What this task involves:
Output, word for word, the lines of this listing that fall between the line with "learnt from past crises about the risks" and the line with "to make up. But at least we're finally", counting both of those lines, and no others.

----- Extracted data -----

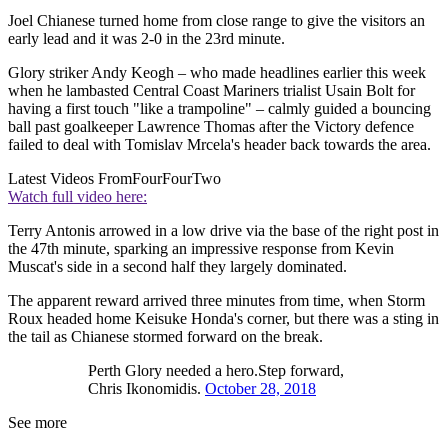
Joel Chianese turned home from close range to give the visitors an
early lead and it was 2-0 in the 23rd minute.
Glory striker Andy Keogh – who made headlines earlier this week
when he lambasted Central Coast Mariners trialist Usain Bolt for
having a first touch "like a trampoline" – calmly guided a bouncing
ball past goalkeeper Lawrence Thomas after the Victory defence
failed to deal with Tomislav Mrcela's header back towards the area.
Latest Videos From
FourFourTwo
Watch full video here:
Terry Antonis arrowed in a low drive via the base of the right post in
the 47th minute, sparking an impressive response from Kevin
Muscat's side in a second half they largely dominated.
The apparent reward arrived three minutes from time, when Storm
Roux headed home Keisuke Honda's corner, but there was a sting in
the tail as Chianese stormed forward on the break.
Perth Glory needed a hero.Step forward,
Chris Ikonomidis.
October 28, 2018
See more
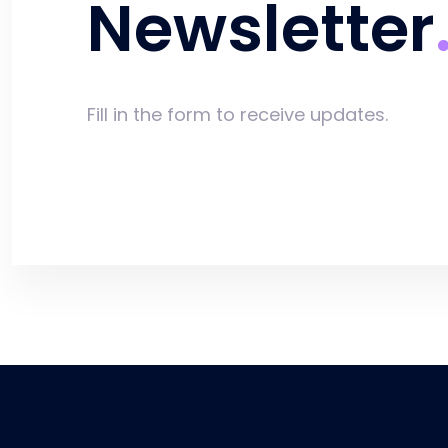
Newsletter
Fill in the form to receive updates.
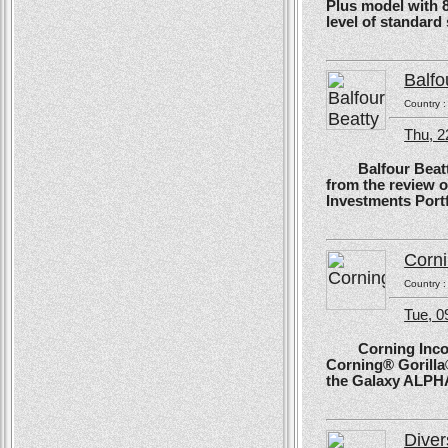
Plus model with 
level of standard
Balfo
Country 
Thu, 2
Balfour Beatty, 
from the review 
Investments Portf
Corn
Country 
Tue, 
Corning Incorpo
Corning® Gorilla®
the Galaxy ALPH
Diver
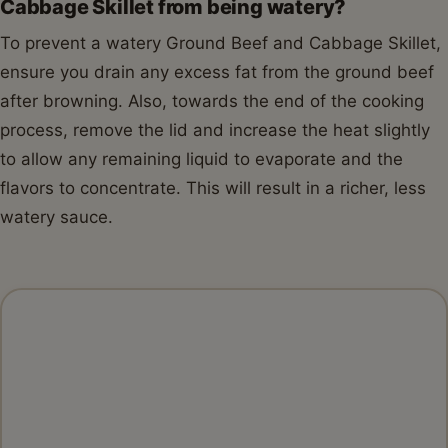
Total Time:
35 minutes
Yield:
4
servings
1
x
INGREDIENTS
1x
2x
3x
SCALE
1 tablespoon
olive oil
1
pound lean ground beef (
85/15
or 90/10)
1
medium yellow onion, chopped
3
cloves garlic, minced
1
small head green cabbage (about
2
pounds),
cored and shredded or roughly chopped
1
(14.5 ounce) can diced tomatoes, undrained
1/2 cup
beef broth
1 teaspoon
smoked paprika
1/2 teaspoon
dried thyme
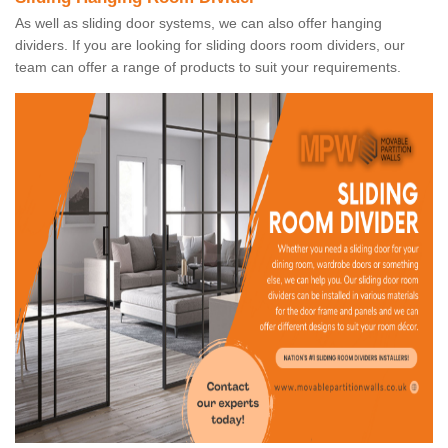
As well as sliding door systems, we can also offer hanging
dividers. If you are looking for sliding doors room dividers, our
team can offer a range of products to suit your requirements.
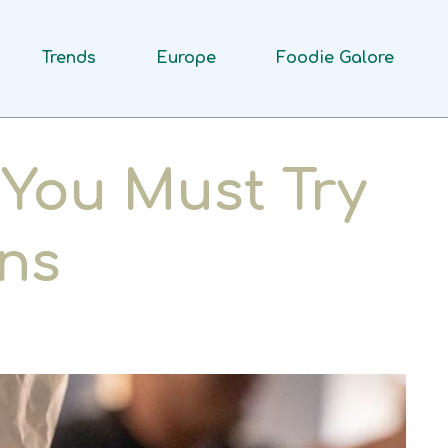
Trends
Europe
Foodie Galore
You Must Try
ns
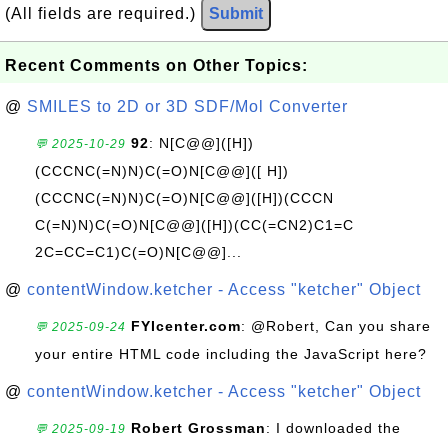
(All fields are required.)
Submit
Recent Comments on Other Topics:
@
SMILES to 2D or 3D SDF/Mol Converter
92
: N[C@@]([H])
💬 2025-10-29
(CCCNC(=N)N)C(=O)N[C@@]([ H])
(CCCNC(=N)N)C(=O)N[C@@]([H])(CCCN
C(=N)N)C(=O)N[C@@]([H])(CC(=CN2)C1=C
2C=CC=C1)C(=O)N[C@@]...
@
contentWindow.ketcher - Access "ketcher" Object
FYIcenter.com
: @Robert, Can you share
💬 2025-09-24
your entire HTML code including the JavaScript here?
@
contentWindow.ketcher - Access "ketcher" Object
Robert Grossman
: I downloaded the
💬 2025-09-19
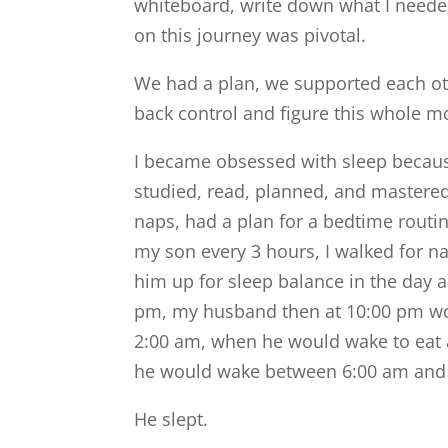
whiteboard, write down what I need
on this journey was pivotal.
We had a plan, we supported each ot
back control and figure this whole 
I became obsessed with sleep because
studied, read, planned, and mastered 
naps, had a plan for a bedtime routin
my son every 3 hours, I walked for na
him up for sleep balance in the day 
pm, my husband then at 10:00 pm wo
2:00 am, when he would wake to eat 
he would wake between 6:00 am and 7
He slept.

-----
----- Extracted data -----

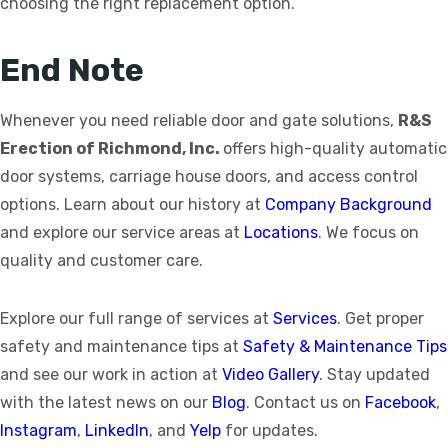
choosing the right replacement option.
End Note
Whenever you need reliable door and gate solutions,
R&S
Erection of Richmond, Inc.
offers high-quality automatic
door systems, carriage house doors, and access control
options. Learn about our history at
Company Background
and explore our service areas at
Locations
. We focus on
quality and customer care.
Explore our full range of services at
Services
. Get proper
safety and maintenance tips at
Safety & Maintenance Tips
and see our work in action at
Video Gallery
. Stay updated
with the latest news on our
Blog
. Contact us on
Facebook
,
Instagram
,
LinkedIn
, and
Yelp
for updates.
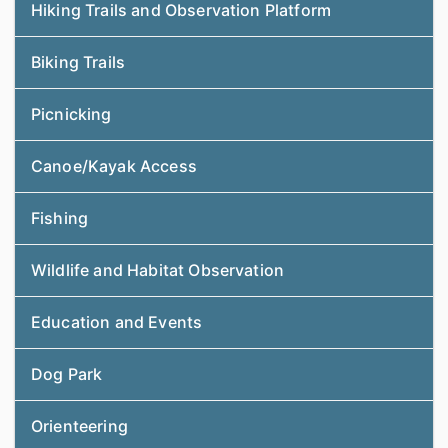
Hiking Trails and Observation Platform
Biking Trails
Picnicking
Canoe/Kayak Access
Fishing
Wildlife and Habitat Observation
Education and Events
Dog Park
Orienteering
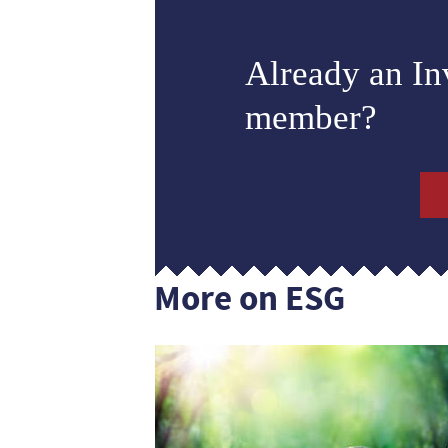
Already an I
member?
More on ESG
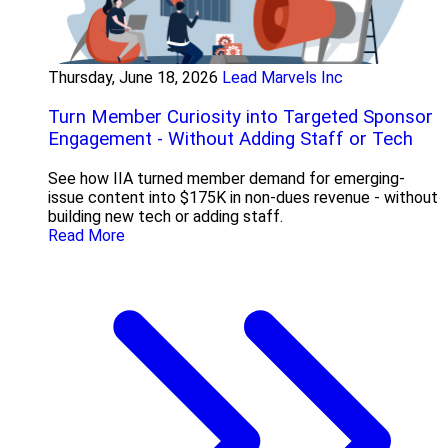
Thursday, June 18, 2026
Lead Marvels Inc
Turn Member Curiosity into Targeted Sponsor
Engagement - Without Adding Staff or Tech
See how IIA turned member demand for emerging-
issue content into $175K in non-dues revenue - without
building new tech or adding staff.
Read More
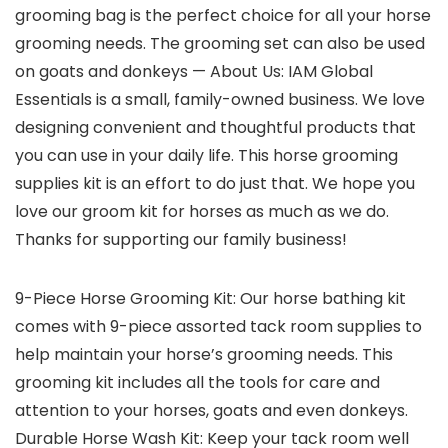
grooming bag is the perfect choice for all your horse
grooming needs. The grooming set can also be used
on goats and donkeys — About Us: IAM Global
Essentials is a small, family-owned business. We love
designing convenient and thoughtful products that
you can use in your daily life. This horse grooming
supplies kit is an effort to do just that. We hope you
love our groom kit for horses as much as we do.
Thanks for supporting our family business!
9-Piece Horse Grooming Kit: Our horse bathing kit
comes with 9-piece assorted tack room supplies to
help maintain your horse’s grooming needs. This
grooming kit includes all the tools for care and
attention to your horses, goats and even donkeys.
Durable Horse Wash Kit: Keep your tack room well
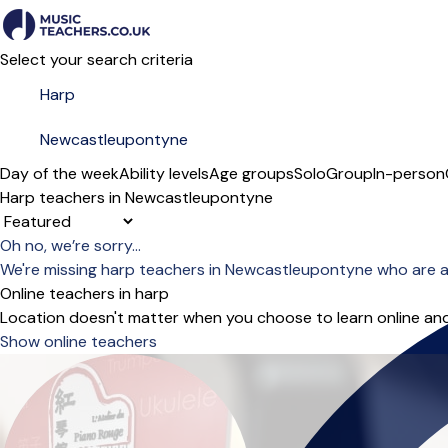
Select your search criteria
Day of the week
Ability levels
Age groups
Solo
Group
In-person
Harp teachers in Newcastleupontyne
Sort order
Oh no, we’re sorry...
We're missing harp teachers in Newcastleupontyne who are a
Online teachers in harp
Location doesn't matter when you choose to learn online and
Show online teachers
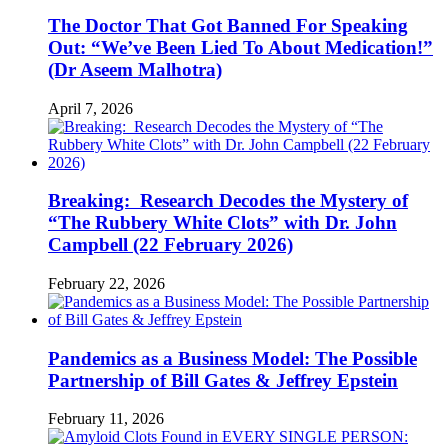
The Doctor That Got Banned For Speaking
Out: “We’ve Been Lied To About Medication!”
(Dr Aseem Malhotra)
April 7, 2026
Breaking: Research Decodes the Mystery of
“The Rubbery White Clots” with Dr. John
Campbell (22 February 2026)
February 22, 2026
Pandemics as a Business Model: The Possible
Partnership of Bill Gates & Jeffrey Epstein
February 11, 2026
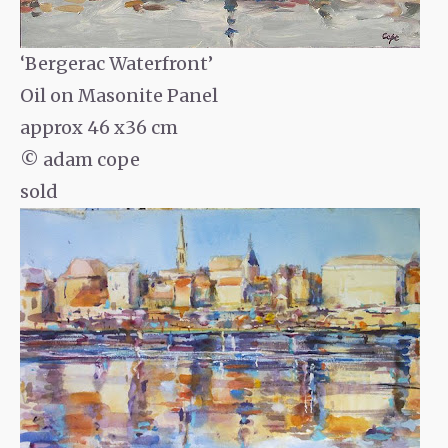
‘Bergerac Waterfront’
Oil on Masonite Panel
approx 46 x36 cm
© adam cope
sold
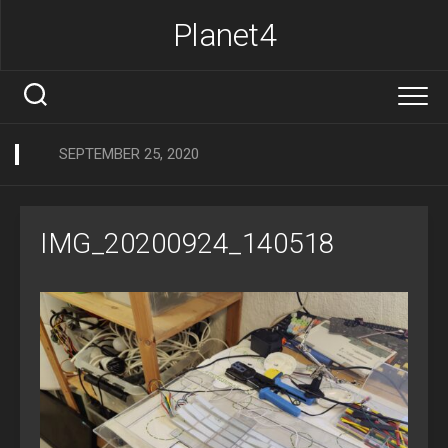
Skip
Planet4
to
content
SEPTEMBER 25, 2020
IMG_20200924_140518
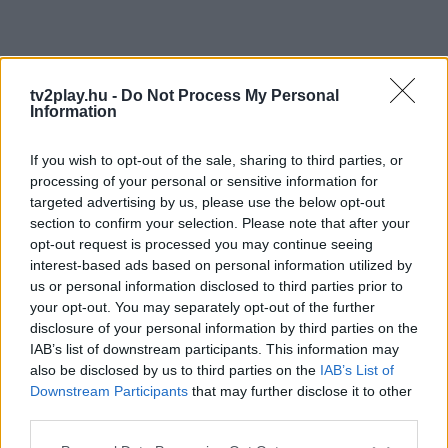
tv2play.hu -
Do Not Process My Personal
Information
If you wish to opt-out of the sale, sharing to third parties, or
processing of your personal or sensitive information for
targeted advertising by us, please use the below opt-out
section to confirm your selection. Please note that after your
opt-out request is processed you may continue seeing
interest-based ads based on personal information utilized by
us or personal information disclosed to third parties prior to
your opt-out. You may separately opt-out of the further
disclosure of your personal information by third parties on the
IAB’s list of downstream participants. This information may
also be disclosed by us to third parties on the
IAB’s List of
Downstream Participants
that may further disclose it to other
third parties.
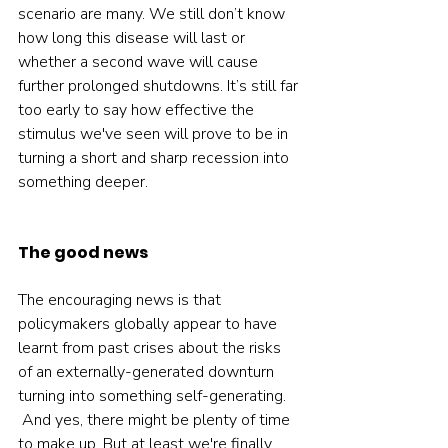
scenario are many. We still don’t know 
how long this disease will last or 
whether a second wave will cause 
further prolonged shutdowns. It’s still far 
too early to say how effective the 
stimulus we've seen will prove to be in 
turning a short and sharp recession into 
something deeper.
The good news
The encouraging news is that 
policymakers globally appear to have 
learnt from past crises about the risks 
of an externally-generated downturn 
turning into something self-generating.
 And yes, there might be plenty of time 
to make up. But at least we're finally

-----

Your solution:
learnt from past crises about the risks 
of an externally-generated downturn 
turning into something self-generating.
 And yes, there might be plenty of time 
to make up. But at least we're finally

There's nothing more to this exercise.